- Activity:
If pictures are present, leave them out, and copy the data word for word.

- Data excerpts:

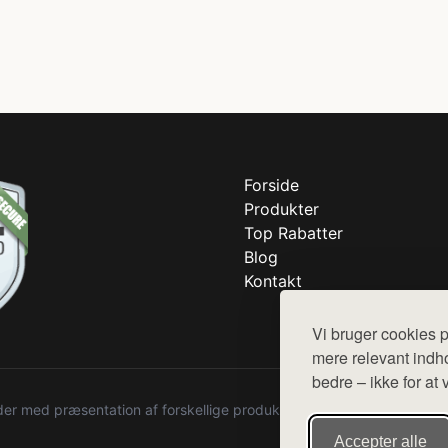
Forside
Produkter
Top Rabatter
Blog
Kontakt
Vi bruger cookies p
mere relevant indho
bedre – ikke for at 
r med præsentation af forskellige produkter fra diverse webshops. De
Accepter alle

- Your solution:
Forside
Produkter
Top Rabatter
Blog
Kontakt
Vi bruger cookies p
mere relevant indho
bedre – ikke for at 
r med præsentation af forskellige produkter fra diverse webshops. De
Accepter alle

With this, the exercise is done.